======== Record set

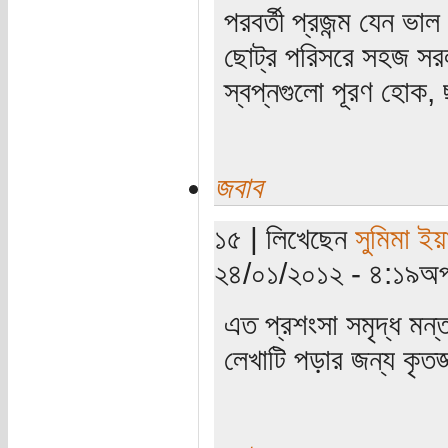
পরবর্তী প্রজন্ম যেন ভাল
ছোট্র পরিসরে সহজ সর
স্বপ্নগুলো পূরণ হোক,
জবাব
১৫ | লিখেছেন
সুমিমা ইয়
২৪/০১/২০১২ - ৪:১৯অপ
এত প্রশংসা সমৃদ্ধ মন্
লেখাটি পড়ার জন্য কৃতজ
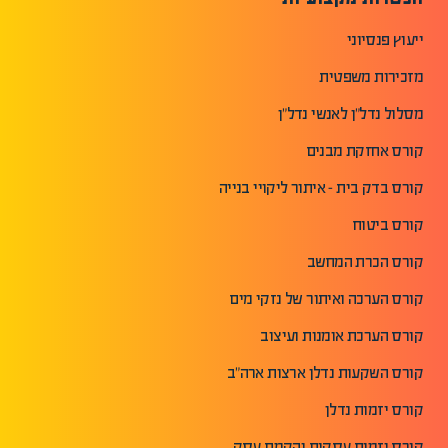
ייעוץ פנסיוני
מזכירות משפטית
מסלול נדל"ן לאנשי נדל"ן
קורס אחזקת מבנים
קורס בדק בית - איתור ליקויי בנייה
קורס ביטוח
קורס הכרת המחשב
קורס הערכה ואיתור של נזקי מים
קורס הערכת אומנות ועיצוב
קורס השקעות נדלן ארצות ארה"ב
קורס יזמות נדלן
קורס יזמות עסקית והקמת עסק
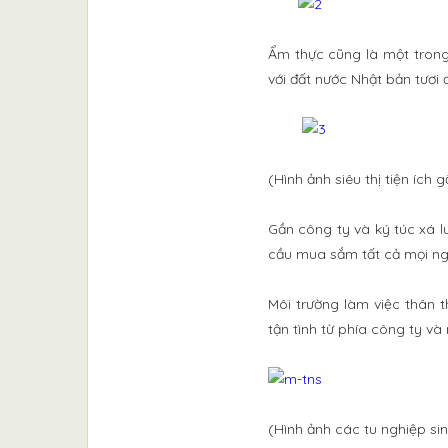
Ẩm thực cũng là một trong 
với đất nước Nhật bản tươi
(Hình ảnh siêu thị tiện ích 
Gần công ty và ký túc xá lu
cầu mua sắm tất cả mọi ng
Môi trường làm việc thân 
tận tình từ phía công ty và
(Hình ảnh các tu nghiệp sin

================

# Work request
Without the pictures, write out the whole listing exactly as it appears.

# Response area
পরবর্তী প্রজন্ম যেন ভাল
ছোট্র পরিসরে সহজ সর
স্বপ্নগুলো পূরণ হোক,
জবাব
১৫ | লিখেছেন
সুমিমা ইয়
২৪/০১/২০১২ - ৪:১৯অপ
এত প্রশংসা সমৃদ্ধ মন্
লেখাটি পড়ার জন্য কৃতজ
ייעוץ פנסיוני
מזכירות משפטית
מסלול נדל"ן לאנשי נדל"ן
קורס אחזקת מבנים
קורס בדק בית - איתור ליקויי בנייה
קורס ביטוח
קורס הכרת המחשב
קורס הערכה ואיתור של נזקי מים
קורס הערכת אומנות ועיצוב
קורס השקעות נדלן ארצות ארה"ב
קורס יזמות נדלן
קורס יזמות עסקית והקמת עסק
Ẩm thực cũng là một trong 
với đất nước Nhật bản tươi
(Hình ảnh siêu thị tiện ích 
Gần công ty và ký túc xá lu
cầu mua sắm tất cả mọi ng
Môi trường làm việc thân 
tận tình từ phía công ty và
(Hình ảnh các tu nghiệp sin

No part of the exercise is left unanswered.